I've been soaking hay & haylage mixed as Im on my last few bales of hay & can't get anymore. Not had any problems. My boy is already on the chunky side so don't want him getting any bigger xx
 
yes soaking it will reduce the sugar content, so it would be better to soak it than not if you can't get any hay. Soaking either for over 2 hours starts stripping the sugars out of hay and haylage so the onger you soak the less sugar there will be present.
 
Thanks - advice really interesting on soaking. He has a double netted elim-a-net to slow him down as it is!!!

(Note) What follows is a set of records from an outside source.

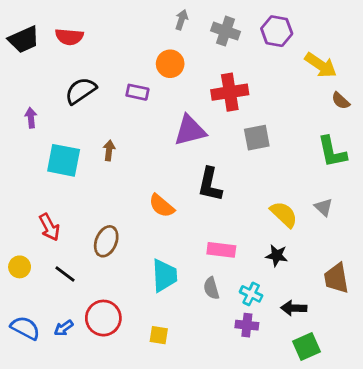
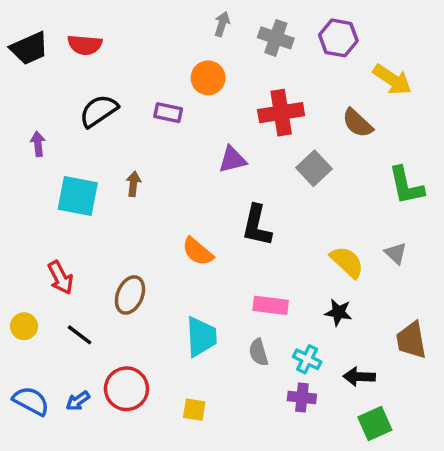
brown semicircle: (341, 101) -> (357, 123), moved, size x1.4
purple triangle: (190, 131) -> (232, 159), size x0.7
gray square: (257, 138) -> (314, 168), turned -32

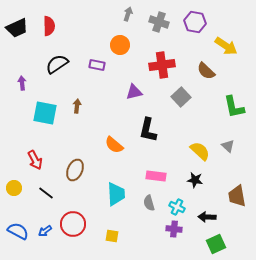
red semicircle: (85, 45) -> (49, 26), turned -96

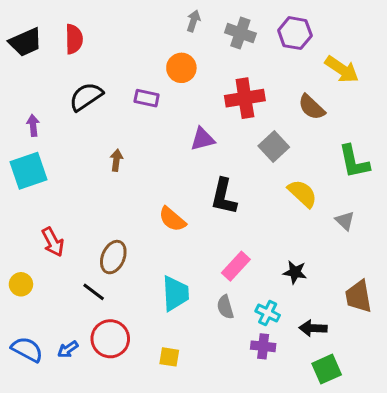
cyan square: (45, 113) -> (29, 171), moved, turned -30
yellow semicircle: (200, 151) -> (302, 193), moved
pink rectangle: (156, 176) -> (236, 266), turned -54
black line: (46, 193) -> (94, 292), moved

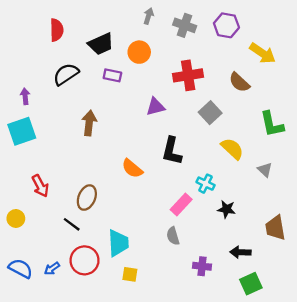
black trapezoid: (26, 42) -> (101, 44), moved
brown arrow: (116, 160) -> (89, 123), size x1.5
cyan trapezoid: (175, 293) -> (118, 243), moved
cyan cross: (268, 313) -> (206, 184), moved

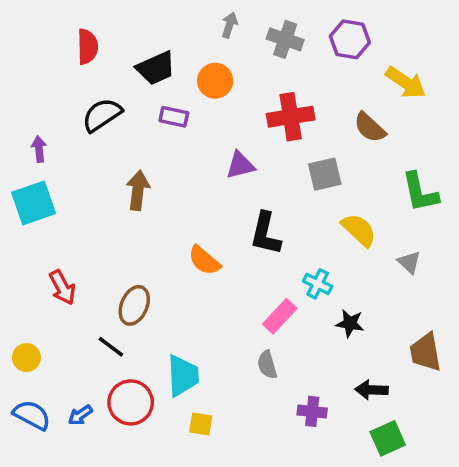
gray square: (210, 113) -> (325, 174), turned 30
yellow circle: (16, 218) -> (26, 358), moved

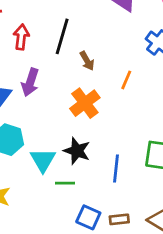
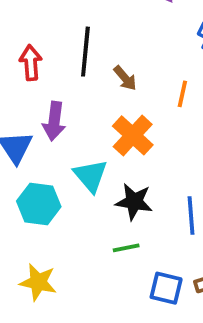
cyan triangle: (43, 160) -> (91, 176), moved

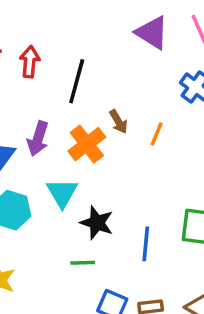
red arrow: (31, 63) -> (30, 62), moved
brown arrow: (125, 78) -> (118, 122), moved
orange cross: (133, 135) -> (87, 144), moved

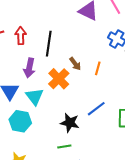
purple arrow: (38, 139) -> (29, 68), moved
cyan triangle: (62, 193) -> (35, 97), moved
blue line: (146, 244) -> (96, 109), moved, turned 54

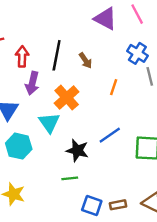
red arrow: (21, 36) -> (22, 56), moved
brown arrow: (75, 64) -> (86, 60), moved
cyan triangle: (35, 97) -> (49, 123), moved

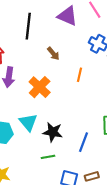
black line: (57, 55) -> (28, 26), moved
cyan triangle: (49, 123) -> (28, 122), moved
blue line: (110, 135) -> (83, 142), moved, turned -30

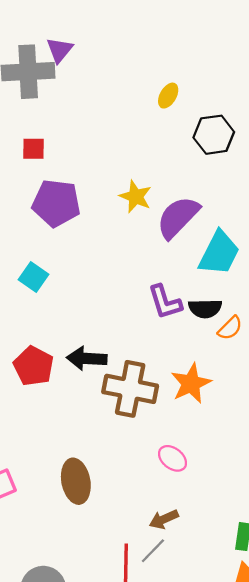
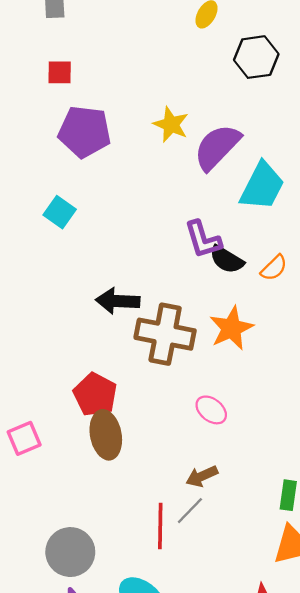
black semicircle: (205, 308) -> (227, 260), moved, turned 32
red pentagon: (33, 366) -> (95, 395), moved

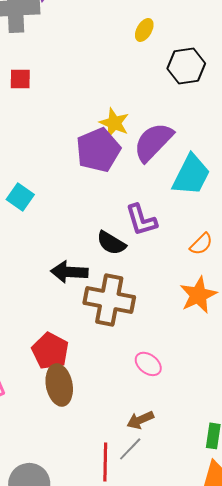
purple pentagon: (85, 132) -> (98, 150), moved, turned -30
black semicircle: (227, 260) -> (111, 243), moved
orange star: (231, 328) -> (198, 295), moved

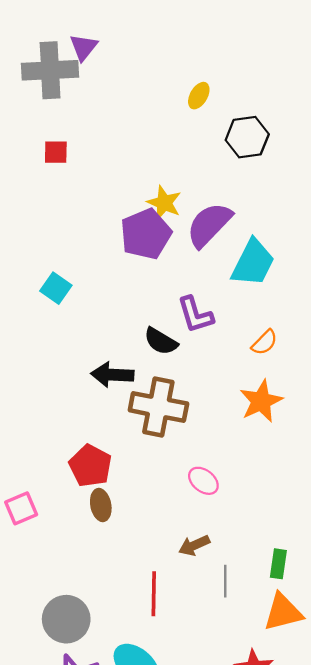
brown ellipse: (59, 385) -> (101, 505), size x0.7
gray line: (130, 449) -> (225, 581), moved, turned -44

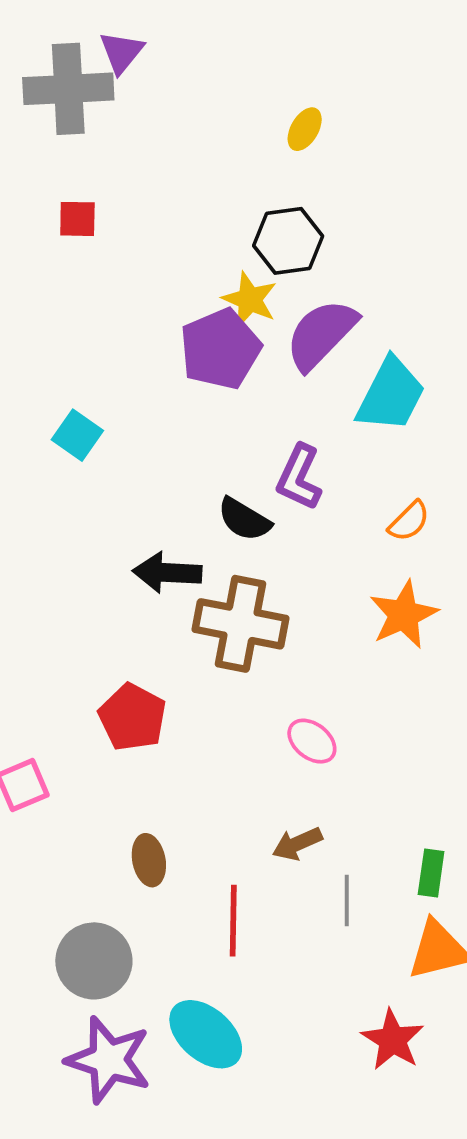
black hexagon: (247, 137) -> (288, 241), moved
purple L-shape: (195, 315) -> (299, 477), turned 42
brown ellipse: (101, 505) -> (149, 860), moved

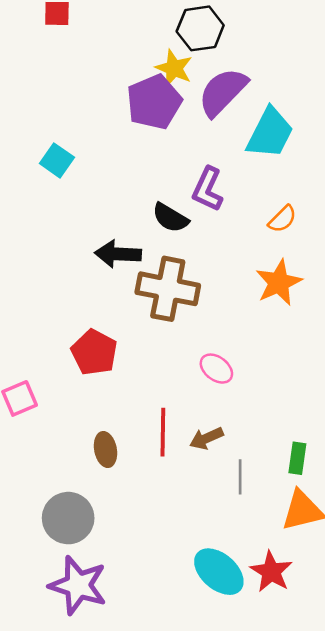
red line: (233, 921) -> (163, 432), moved
cyan ellipse: (206, 1034) -> (219, 572), moved

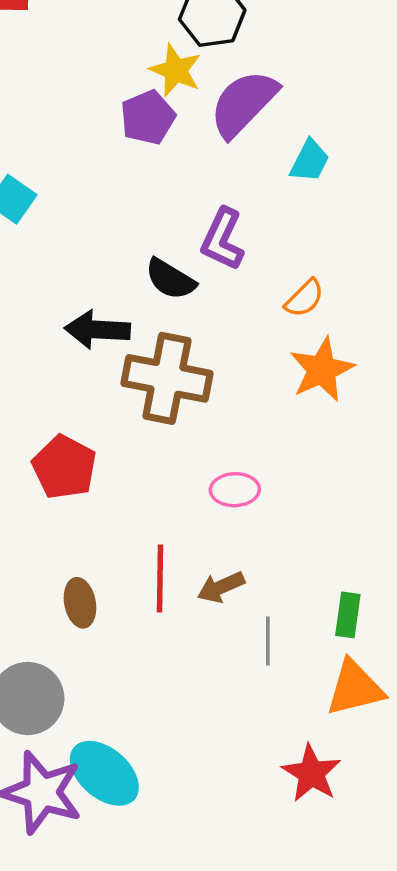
purple pentagon: (154, 102) -> (148, 117), size x0.7
cyan trapezoid: (270, 133) -> (310, 161), size x0.6
orange semicircle: (282, 219) -> (304, 298), moved
pink ellipse: (216, 369) -> (235, 490), turned -40
cyan ellipse: (219, 572) -> (104, 773), moved

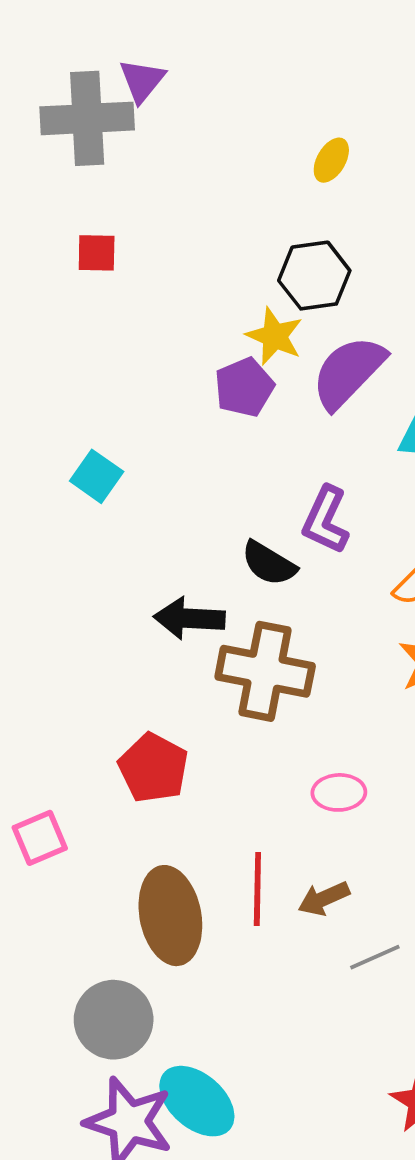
brown ellipse: (80, 603) -> (170, 916), size x1.8
gray line: (268, 641) -> (375, 957), turned 66

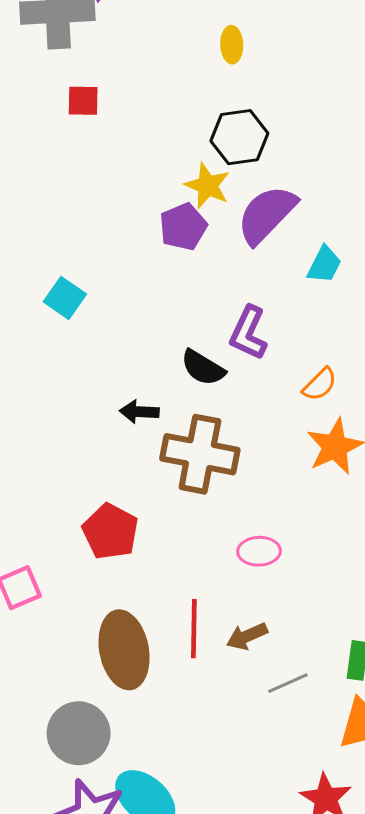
yellow ellipse: (331, 160) -> (232, 45), moved, turned -32
red square: (97, 253) -> (83, 101), moved
black arrow: (189, 618) -> (139, 412), size x0.7

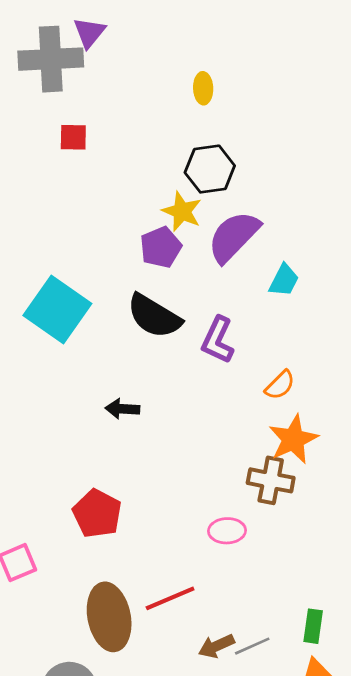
cyan square: (65, 298) -> (57, 310), size x1.8
black semicircle: (203, 368) -> (154, 316), moved, size x1.4
brown cross: (200, 454) -> (271, 480), moved, size x0.7
red line: (194, 629) -> (170, 598), turned 66
brown arrow: (247, 636) -> (216, 646), moved

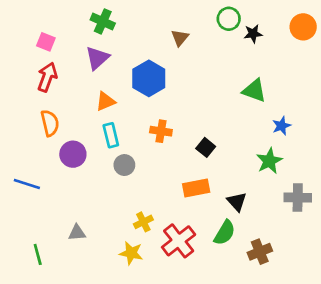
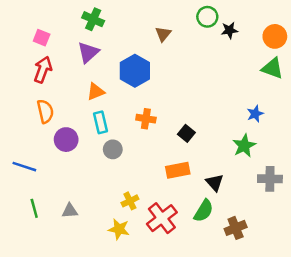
orange circle: (303, 27) -> (275, 36), moved
green triangle: (254, 91) -> (272, 68), moved
green line: (38, 254) -> (34, 208), moved

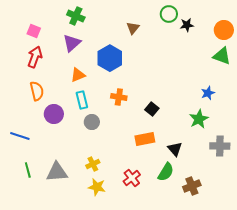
yellow cross: (130, 201) -> (93, 164), moved
gray triangle: (70, 211) -> (57, 172), size x1.6
red cross: (162, 218) -> (132, 178), size x0.7

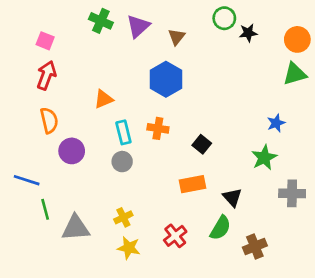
purple triangle: (72, 43) -> (138, 26), moved
green triangle: (222, 56) -> (295, 74), turned -36
blue hexagon: (110, 58) -> (166, 79), moved
cyan rectangle: (82, 100) -> (123, 132), moved
green line: (28, 170) -> (45, 209), moved

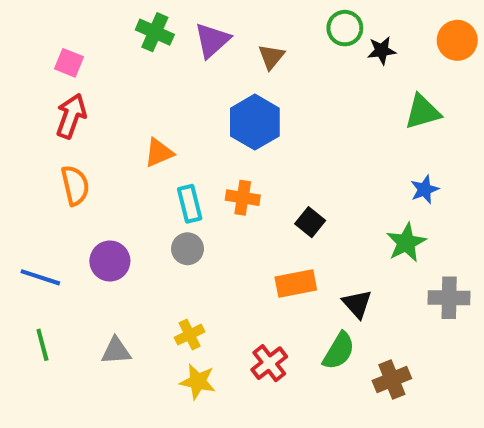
orange circle: (297, 39) -> (457, 40), moved
green triangle: (295, 74) -> (422, 112), moved
purple circle: (72, 151) -> (110, 261), moved
green line: (45, 209) -> (42, 345), moved
gray triangle: (76, 228) -> (116, 351), size x0.7

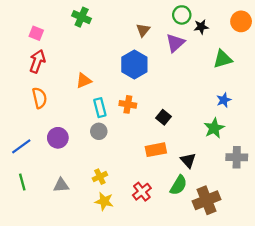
purple triangle: (212, 40) -> (175, 43), moved
blue line: (40, 277) -> (21, 146), turned -54
brown cross: (392, 379) -> (207, 200), size x1.4

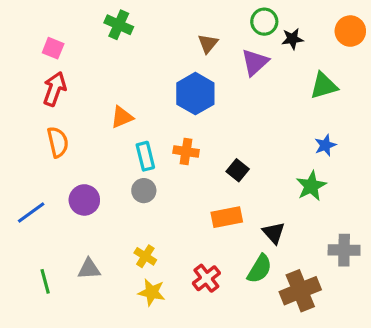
gray cross: (237, 157) -> (344, 250), moved
yellow cross: (100, 177) -> (145, 256), turned -32
green line: (22, 182) -> (45, 281), moved

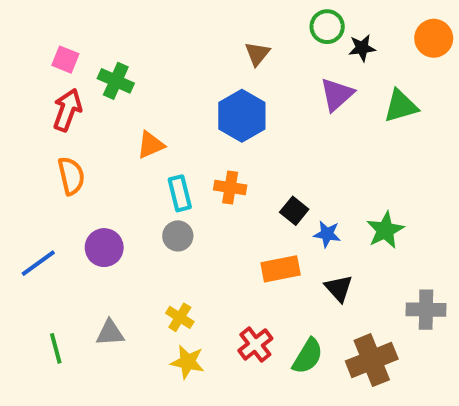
green cross: (119, 25) -> (116, 81), moved
purple triangle: (255, 62) -> (337, 94), moved
blue star: (325, 145) -> (327, 234), moved, turned 30
green semicircle: (260, 269) -> (308, 356), moved

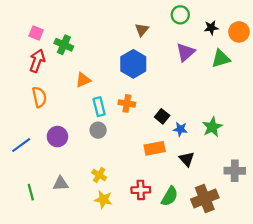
orange circle: (434, 38) -> (239, 32), moved
black star: (362, 48) -> (211, 28), moved
red cross: (255, 345) -> (141, 190), turned 36

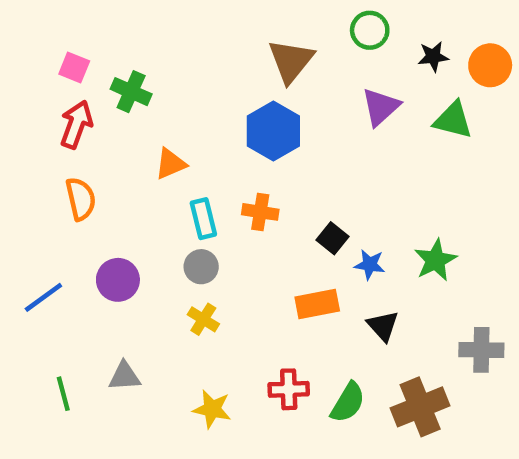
brown triangle: (142, 30) -> (291, 61), size x1.6
green triangle: (221, 59) -> (453, 120), turned 30
yellow cross: (99, 175) -> (203, 319), moved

I may invent a time release forage machine that allows small chunks to be taken every 10 mins!! is there such a thing???????
 
when mine was on box rest he was double netted with double netted elim-a-nets too. Not sure how he still managed to get it out but it was gone quickly and if not the nets were ripped off the wall :) this was also the hay that he wouldn't touch over the winter!!!
 
I think mines figured out its worth chewing on the actually haylage net for half an hour cos every haylage net I buy ends up with a great big hole in at after 1 night!
 
yes soaking it will reduce the sugar content, so it would be better to soak it than not if you can't get any hay. Soaking either for over 2 hours starts stripping the sugars out of hay and haylage so the onger you soak the less sugar there will be present.

I am doing this at the moment for a box resting laminitic as suggested by our vet. Expensive but we dont have any good hay in our area!
 
Do you mean feed twice as much hay as haylage?

No the idea is to feed twice as much haylage as hay as it has twice the water content. However as it is more nutritious you may need to reduce your horses ration of hard feed as appropriate.
 
I posted a thread about this a few weeks ago.
Apparently you can soak it, for 24hrs in a bin then rinse it before you feed.
This was with regards to killing dust/mould spores because I had a paticularly bad batch of dusty hayledge :eek:
Don't know what it would do to the sugar content in it etc.